The issue of broker liability for undercharges is unsettled. See Atlantis Express v. Standard Transportation Services Inc., 955 F.2d 529, 534 (8th Cir. 1992).
Plaintiffs cite no other sections of the Interstate Commerce Act which provide for private enforcement. Instead, they simply restate those sections of the Interstate Commerce Act and the ICC regulations which they claim were violated by defendants. The only sections cited by plaintiffs in their Amended Complaint are sections 10741(a), 10749, 10761, 10762, and 11901 and the Elkins Act, 49 U.S.C. § 11902, 11903 and 11915. None of these sections contains an enforcement provision permitting a private litigant to bring an action in federal court to remedy an alleged violation of the section. See e.g. Bloomer Shprs Ass'n v. Ill. Cent. Gulf R. Co., 655 F.2d 772 (7th Cir. 1981) (no private right of action under the Elkins Act).

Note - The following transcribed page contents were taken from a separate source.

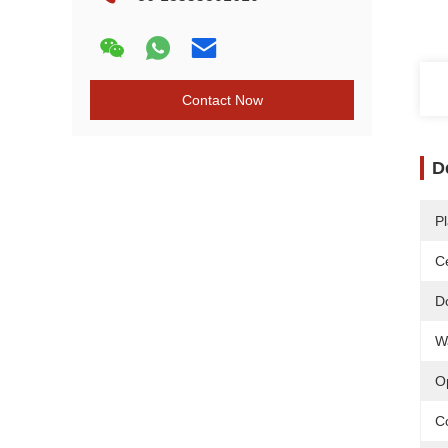
Contact Now
D
Pl
Ce
D
W
O
C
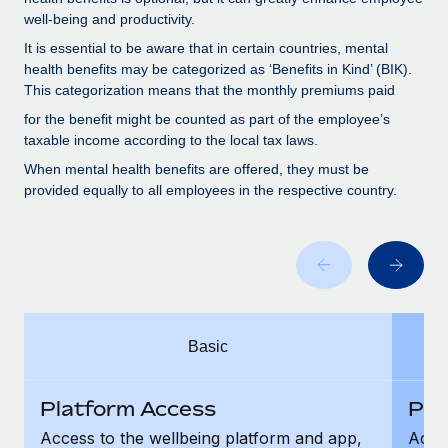
Benefits
Work visas & permits
well-being and productivity.
Manage employee benefits with ease
It is essential to be aware that in certain countries, mental
Changelog
health benefits may be categorized as ‘Benefits in Kind’ (BIK).
This categorization means that the monthly premiums paid
Explore the blog
for the benefit might be counted as part of the employee’s
taxable income according to the local tax laws.
BLOG POSTS
When mental health benefits are offered, they must be
provided equally to all employees in the respective country.
Why owned entities are key to maintaining
EOR compliance
As the global workforce continues to expand in response
to the demands of today’s labor market, the...
Learn More
Basic
What a Workday global payroll implementation
Platform Access
Pla
actually looks like
Access to the wellbeing platform and app,
Acces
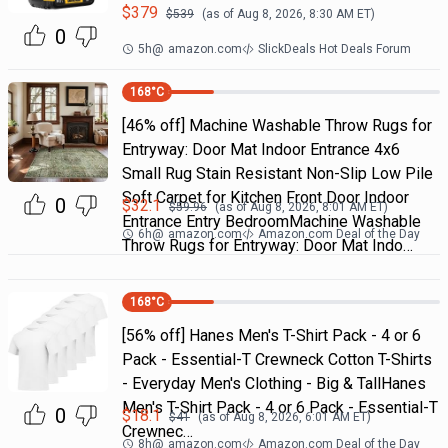
$
379
$
539
(as of
Aug 8, 2026, 8:30 AM
ET)
0
5h
@
amazon.com
SlickDeals Hot Deals Forum
168
°C
[46% off] Machine Washable Throw Rugs for
Entryway: Door Mat Indoor Entrance 4x6
Small Rug Stain Resistant Non-Slip Low Pile
Soft Carpet for Kitchen Front Door Indoor
0
$
32.1
$
59.96
(as of
Aug 8, 2026, 8:01 AM
ET)
Entrance Entry BedroomMachine Washable
6h
@
amazon.com
Amazon.com Deal of the Day
Throw Rugs for Entryway: Door Mat Indo…
168
°C
[56% off] Hanes Men's T-Shirt Pack - 4 or 6
Pack - Essential-T Crewneck Cotton T-Shirts
- Everyday Men's Clothing - Big & TallHanes
Men's T-Shirt Pack - 4 or 6 Pack - Essential-T
0
$
18.1
$
41
(as of
Aug 8, 2026, 6:01 AM
ET)
Crewnec…
8h
@
amazon.com
Amazon.com Deal of the Day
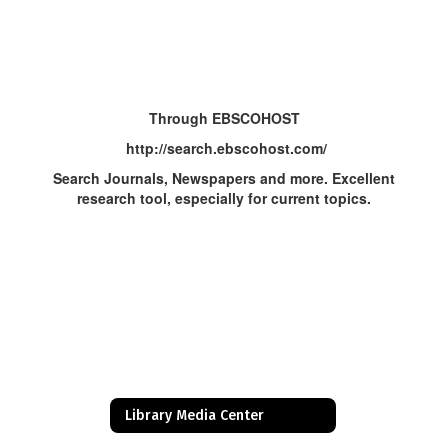
Through EBSCOHOST
http://search.ebscohost.com/
Search Journals, Newspapers and more. Excellent
research tool, especially for current topics.
Library Media Center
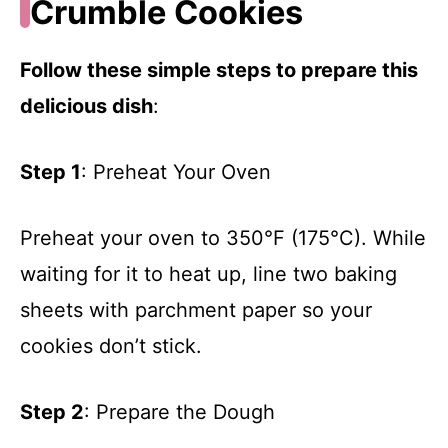
Crumble Cookies
Follow these simple steps to prepare this
delicious dish
:
Step 1
: Preheat Your Oven
Preheat your oven to 350°F (175°C). While
waiting for it to heat up, line two baking
sheets with parchment paper so your
cookies don’t stick.
Step 2
: Prepare the Dough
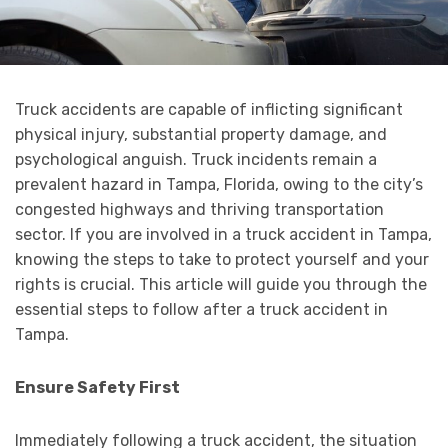
Truck accidents are capable of inflicting significant
physical injury, substantial property damage, and
psychological anguish. Truck incidents remain a
prevalent hazard in Tampa, Florida, owing to the city’s
congested highways and thriving transportation
sector. If you are involved in a truck accident in Tampa,
knowing the steps to take to protect yourself and your
rights is crucial. This article will guide you through the
essential steps to follow after a truck accident in
Tampa.
Ensure Safety First
Immediately following a truck accident, the situation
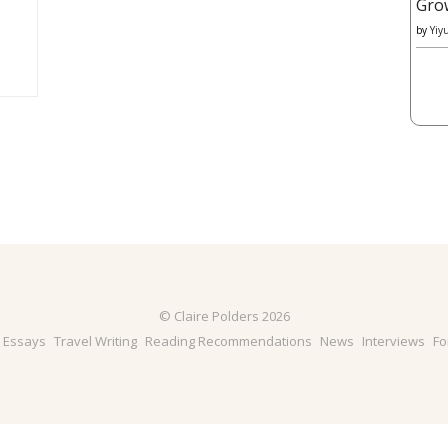
Gro
by
Yiy
© Claire Polders 2026
& Essays
Travel Writing
Reading Recommendations
News
Interviews
Fo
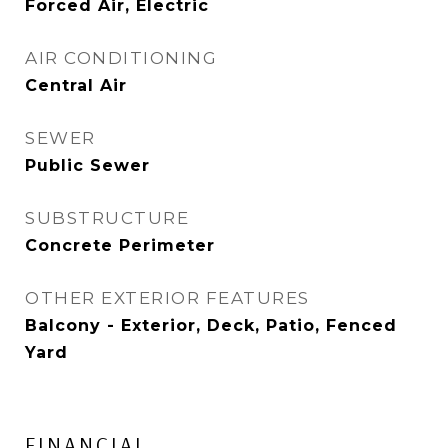
Forced Air, Electric
AIR CONDITIONING
Central Air
SEWER
Public Sewer
SUBSTRUCTURE
Concrete Perimeter
OTHER EXTERIOR FEATURES
Balcony - Exterior, Deck, Patio, Fenced
Yard
FINANCIAL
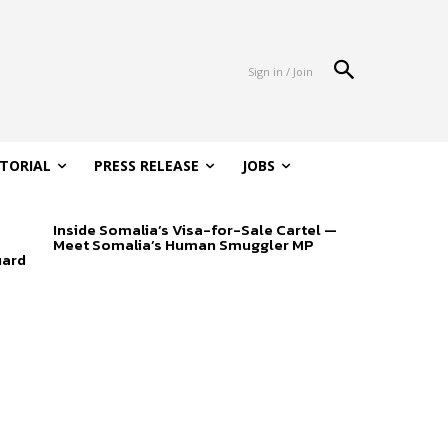
Sign in / Join
ITORIAL
PRESS RELEASE
JOBS
Inside Somalia’s Visa-for-Sale Cartel —
Meet Somalia’s Human Smuggler MP
uard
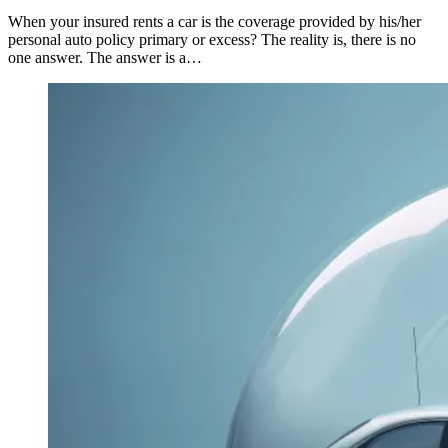
When your insured rents a car is the coverage provided by his/her
personal auto policy primary or excess? The reality is, there is no
one answer. The answer is a…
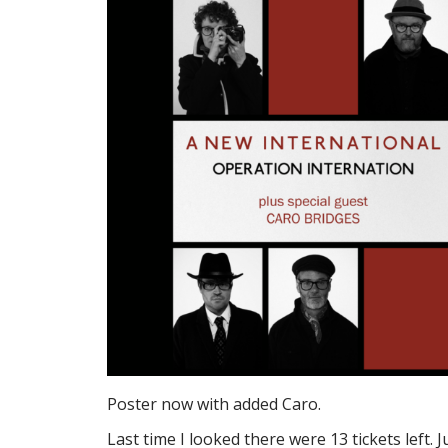
Poster now with added Caro.
Last time I looked there were 13 tickets left. Ju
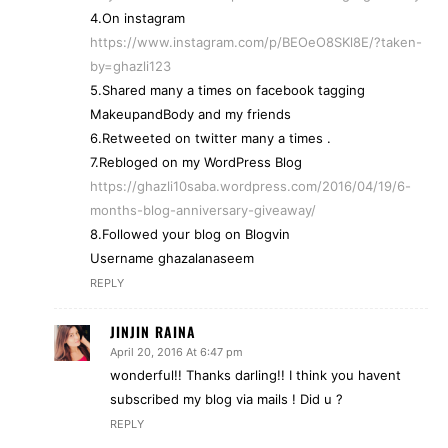
4.On instagram
https://www.instagram.com/p/BEOeO8SKl8E/?taken-
by=ghazli123
5.Shared many a times on facebook tagging
MakeupandBody and my friends
6.Retweeted on twitter many a times .
7.Rebloged on my WordPress Blog
https://ghazli10saba.wordpress.com/2016/04/19/6-
months-blog-anniversary-giveaway/
8.Followed your blog on Blogvin
Username ghazalanaseem
REPLY
JINJIN RAINA
April 20, 2016 At 6:47 pm
wonderful!! Thanks darling!! I think you havent
subscribed my blog via mails ! Did u ?
REPLY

In fact, these sections contain no enforcement provisions at all.
In American Telephone and Telegraph v. M/V Cape Fear, 967 F.2d 864 (3d Cir. 1992), the Third Circuit expressed its approval of the Seventh Circuit's rationale in Bloomer Shippers Ass'n. In particular, the court cited the following language from Bloomer Shippers Ass'n: "In short, a plaintiff must find a private remedy elsewhere in the Act (e.g., [in statutes expressly providing a civil cause of action]) before invoking the protection of the language in Section 43." American Telephone and Telegraph, 967 F.2d at 868, citing Bloomer Shippers Association, 655 F.2d at 778.
Even if plaintiffs did identify conduct on the part of the defendants which would constitute a violation of the Interstate Commerce Act and the relevant ICC regulations, we would not pass judgment on the legality of defendants actions under these laws. Such a determination is most properly left to the Interstate Commerce Commission, the expert administrative body charged with investigating and remedying such violations. See B.F. Goodrich Co. v. Northwest Industries, Inc., 424 F.2d 1349, 1355 (3d Cir. 1970), cert. denied 400 U.S. 822, 91 S.Ct. 41, 27 L.Ed.2d 50 (1970) ("private party injured by a violation of the [Interstate Commerce] Act must seek remedial relief from the [Interstate Commerce] Commission.") We hold, therefore, that plaintiffs have brought their grievances before the wrong forum because they lack a private cause of action under the Interstate Commerce Act to complain of such conduct in federal court.
C. State Law Claims
1. Maryland Anti-Trust Act
Defendants have moved for summary judgment with respect to Count II of Plaintiffs' Amended Complaint, which has been brought under the Maryland Anti-Trust Act, Md.Comm.Law. Code Ann. § 11-204(a)(1) (1990). The Maryland Anti-Trust Act was designed to complement the federal antitrust laws. Section 11-202(a) of the Act states that, in construing the Act, "the courts [are to] be guided by the interpretation given by the federal courts to the various federal statutes dealing with the same or similar matters."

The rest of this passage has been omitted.